BEGIN SOURCE DATA
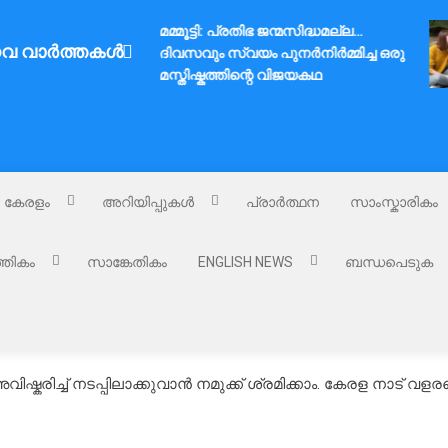
മമ്മൂട്ടി: പ്രതിഭ ജന്മസിദ്ധമല്ല…
വ വാർത്തകൾ
ദിവസവും സ്വയം പുനർനിർമ്മിച്ച ഒരു
മസ്തിഷ്കത്തിന്റെ വിജയകഥ
കേരളം
അറിയിപ്പുകൾ
പ്രാർത്ഥന
സാംസ്കാരികം
്തികം
സാങ്കേതികം
ENGLISH NEWS
ബന്ധപെടുക
ിച്ച് നടപ്പിലാക്കുവാൻ നമുക്ക് ശ്രമിക്കാം. കേരള നാട് വളരട്ടെ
END SOURCE DATA
WORK TO BE COMPLETED:
Please return the records as they stand, word for word, with no pictures.

RESULT OF THE EXERCISE:
മമ്മൂട്ടി: പ്രതിഭ ജന്മസിദ്ധമല്ല…
വ വാർത്തകൾ
ദിവസവും സ്വയം പുനർനിർമ്മിച്ച ഒരു
മസ്തിഷ്കത്തിന്റെ വിജയകഥ
കേരളം
അറിയിപ്പുകൾ
പ്രാർത്ഥന
സാംസ്കാരികം
്തികം
സാങ്കേതികം
ENGLISH NEWS
ബന്ധപെടുക
ിച്ച് നടപ്പിലാക്കുവാൻ നമുക്ക് ശ്രമിക്കാം. കേരള നാട് വളരട്ടെ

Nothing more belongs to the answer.